Copy out all of the data that follows, exactly as it appears.

> _Records for this exercise_:
┌────────
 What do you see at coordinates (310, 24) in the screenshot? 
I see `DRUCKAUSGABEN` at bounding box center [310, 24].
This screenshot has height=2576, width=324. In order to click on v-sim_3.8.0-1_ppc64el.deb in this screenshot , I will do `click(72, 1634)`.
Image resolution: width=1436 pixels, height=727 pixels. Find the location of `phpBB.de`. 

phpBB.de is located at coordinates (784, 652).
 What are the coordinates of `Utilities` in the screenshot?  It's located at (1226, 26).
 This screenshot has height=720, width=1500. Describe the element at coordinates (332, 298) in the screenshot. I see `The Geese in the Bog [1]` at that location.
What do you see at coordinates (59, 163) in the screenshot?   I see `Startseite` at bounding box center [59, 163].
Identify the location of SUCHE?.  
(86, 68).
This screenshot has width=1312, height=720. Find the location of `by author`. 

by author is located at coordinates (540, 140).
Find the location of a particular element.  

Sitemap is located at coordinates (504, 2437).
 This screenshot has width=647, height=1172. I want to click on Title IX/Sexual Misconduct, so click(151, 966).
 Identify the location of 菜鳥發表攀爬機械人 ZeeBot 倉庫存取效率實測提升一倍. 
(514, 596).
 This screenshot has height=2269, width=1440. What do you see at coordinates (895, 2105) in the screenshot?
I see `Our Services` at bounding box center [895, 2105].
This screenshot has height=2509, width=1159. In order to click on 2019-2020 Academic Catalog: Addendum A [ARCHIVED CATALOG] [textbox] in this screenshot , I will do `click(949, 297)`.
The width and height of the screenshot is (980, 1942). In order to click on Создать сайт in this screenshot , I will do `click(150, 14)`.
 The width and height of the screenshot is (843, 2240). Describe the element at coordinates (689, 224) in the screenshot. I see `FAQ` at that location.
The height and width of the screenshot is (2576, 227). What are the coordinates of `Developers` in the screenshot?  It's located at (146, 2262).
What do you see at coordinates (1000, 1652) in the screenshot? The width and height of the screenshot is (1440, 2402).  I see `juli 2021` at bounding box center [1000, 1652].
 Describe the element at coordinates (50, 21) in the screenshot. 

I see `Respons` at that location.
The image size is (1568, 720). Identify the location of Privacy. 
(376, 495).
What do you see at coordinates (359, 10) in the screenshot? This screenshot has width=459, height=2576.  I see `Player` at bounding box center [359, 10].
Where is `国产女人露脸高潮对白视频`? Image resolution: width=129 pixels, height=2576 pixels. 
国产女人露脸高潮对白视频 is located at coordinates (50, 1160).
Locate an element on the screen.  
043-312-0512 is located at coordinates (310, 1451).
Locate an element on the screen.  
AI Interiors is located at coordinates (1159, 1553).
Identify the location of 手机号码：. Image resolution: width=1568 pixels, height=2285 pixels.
└────────
> _Response to this exercise_:
 What do you see at coordinates (310, 24) in the screenshot? 
I see `DRUCKAUSGABEN` at bounding box center [310, 24].
This screenshot has height=2576, width=324. In order to click on v-sim_3.8.0-1_ppc64el.deb in this screenshot , I will do `click(72, 1634)`.
Image resolution: width=1436 pixels, height=727 pixels. Find the location of `phpBB.de`. 

phpBB.de is located at coordinates (784, 652).
 What are the coordinates of `Utilities` in the screenshot?  It's located at (1226, 26).
 This screenshot has height=720, width=1500. Describe the element at coordinates (332, 298) in the screenshot. I see `The Geese in the Bog [1]` at that location.
What do you see at coordinates (59, 163) in the screenshot?   I see `Startseite` at bounding box center [59, 163].
Identify the location of SUCHE?.  
(86, 68).
This screenshot has width=1312, height=720. Find the location of `by author`. 

by author is located at coordinates (540, 140).
Find the location of a particular element.  

Sitemap is located at coordinates (504, 2437).
 This screenshot has width=647, height=1172. I want to click on Title IX/Sexual Misconduct, so click(151, 966).
 Identify the location of 菜鳥發表攀爬機械人 ZeeBot 倉庫存取效率實測提升一倍. 
(514, 596).
 This screenshot has height=2269, width=1440. What do you see at coordinates (895, 2105) in the screenshot?
I see `Our Services` at bounding box center [895, 2105].
This screenshot has height=2509, width=1159. In order to click on 2019-2020 Academic Catalog: Addendum A [ARCHIVED CATALOG] [textbox] in this screenshot , I will do `click(949, 297)`.
The width and height of the screenshot is (980, 1942). In order to click on Создать сайт in this screenshot , I will do `click(150, 14)`.
 The width and height of the screenshot is (843, 2240). Describe the element at coordinates (689, 224) in the screenshot. I see `FAQ` at that location.
The height and width of the screenshot is (2576, 227). What are the coordinates of `Developers` in the screenshot?  It's located at (146, 2262).
What do you see at coordinates (1000, 1652) in the screenshot? The width and height of the screenshot is (1440, 2402).  I see `juli 2021` at bounding box center [1000, 1652].
 Describe the element at coordinates (50, 21) in the screenshot. 

I see `Respons` at that location.
The image size is (1568, 720). Identify the location of Privacy. 
(376, 495).
What do you see at coordinates (359, 10) in the screenshot? This screenshot has width=459, height=2576.  I see `Player` at bounding box center [359, 10].
Where is `国产女人露脸高潮对白视频`? Image resolution: width=129 pixels, height=2576 pixels. 
国产女人露脸高潮对白视频 is located at coordinates (50, 1160).
Locate an element on the screen.  
043-312-0512 is located at coordinates (310, 1451).
Locate an element on the screen.  
AI Interiors is located at coordinates (1159, 1553).
Identify the location of 手机号码：. Image resolution: width=1568 pixels, height=2285 pixels.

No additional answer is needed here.